Tenascin C (TNC) is an
extracellular matrix protein with immunomodulatory properties that plays a major role during tissue injury and repair. TNC levels are increased in patients with
pneumonia and pneumosepsis, and they are associated with worse outcomes. Methicillin-resistant Staphylococcus aureus (MRSA) is a Gram-positive bacterium that is a major causative pathogen in
nosocomial pneumonia and a rising cause of community-acquired
pneumonia. To study the role of TNC during MRSA-induced
pneumonia, TNC sufficient (TNC+/+) and TNC-deficient (TNC-/-) mice were infected with MRSA via the airways and euthanized after 6, 24, and 48 h for analysis. Pulmonary transcription of TNC peaked at 6 h, while immunohistochemistry revealed higher
protein levels at later time points. Although TNC deficiency was not associated with changes in bacterial clearance, TNC-/- mice showed increased levels of TNF-α and
IL-6 in bronchoalveolar lavage fluid during the acute phase of
infection when compared with TNC+/+ mice. In addition, TNC-/- mice showed more severe pulmonary pathology at 6, but not at 24 or 48 h, after
infection.

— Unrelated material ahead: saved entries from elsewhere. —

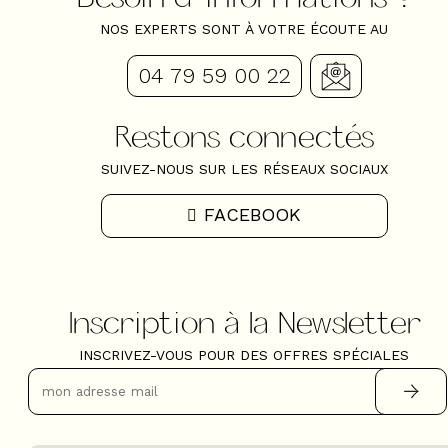
NOS EXPERTS SONT À VOTRE ÉCOUTE AU
04 79 59 00 22
Restons connectés
SUIVEZ-NOUS SUR LES RÉSEAUX SOCIAUX
FACEBOOK
Inscription à la Newsletter
INSCRIVEZ-VOUS POUR DES OFFRES SPÉCIALES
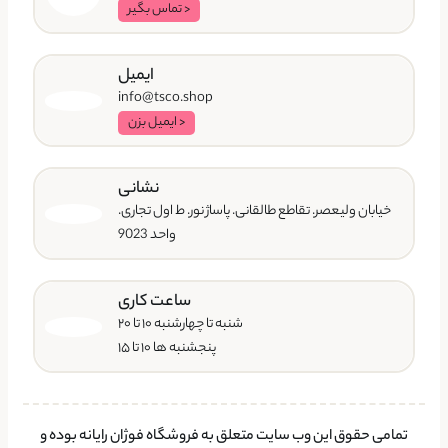
< تماس بگیر
ایمیل
info@tsco.shop
< ایمیل بزن
نشانی
خیابان ولیعصر. تقاطع طالقانی. پاساژ نور. ط اول تجاری.
واحد 9023
ساعت کاری
شنبه تا چهارشنبه ۱۰ تا ۲۰
پنجشنبه ها ۱۰ تا ۱۵
تمامی حقوق این وب سایت متعلق به فروشگاه فوژان رایانه بوده و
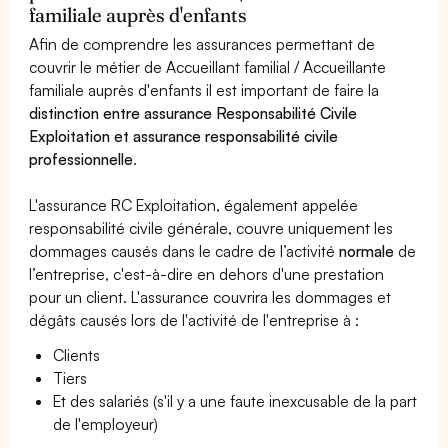
familiale auprès d'enfants
Afin de comprendre les assurances permettant de
couvrir le métier de Accueillant familial / Accueillante
familiale auprès d'enfants il est important de faire la
distinction entre assurance Responsabilité Civile
Exploitation et assurance responsabilité civile
professionnelle
.
L'assurance RC Exploitation, également appelée
responsabilité civile générale, couvre uniquement les
dommages causés dans le cadre de l’activité
normale
de
l’entreprise, c'est-à-dire en dehors d'une prestation
pour un client. L'assurance couvrira les dommages et
dégâts causés lors de l'activité de l'entreprise à :
Clients
Tiers
Et des salariés (s'il y a une faute inexcusable de la part
de l'employeur)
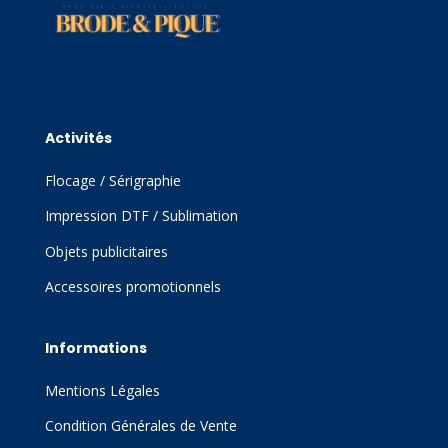
Activités
Flocage / Sérigraphie
Impression DTF / Sublimation
Objets publicitaires
Accessoires promotionnels
Informations
Mentions Légales
Condition Générales de Vente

Together, these data suggest that TNC plays a moderate protective role against tissue pathology during the acute inflammatory phase, but not during the bacterial clearance phase, of MRSA-induced
pneumonia. These results argue against an important role of TNC on disease outcome during MRSA-induced
pneumonia. IMPORTANCE Recently, the immunomodulatory properties of TNC have drawn substantial interest. However, to date most studies made use of sterile models of
inflammation. In this study, we examine the pathobiology of MRSA-induced
pneumonia in a model of TNC-sufficient and TNC-deficient mice. We have studied the immune response and tissue pathology both during the initial insult and also during the resolution phase. We demonstrate that MRSA-induced
pneumonia upregulates pulmonary TNC expression at the
mRNA and
protein levels. However, the immunomodulatory role of TNC during
bacterial pneumonia is distinct from models of sterile
inflammation, indicating that the function of TNC is context dependent. Contrary to previous descriptions of TNC as a proinflammatory mediator, TNC-deficient mice seem to suffer from enhanced tissue pathology during the acute phase of
infection. Nonetheless, besides its role during the
acute phase response, TNC does not seem to play a major role in disease outcome during MRSA-induced
pneumonia.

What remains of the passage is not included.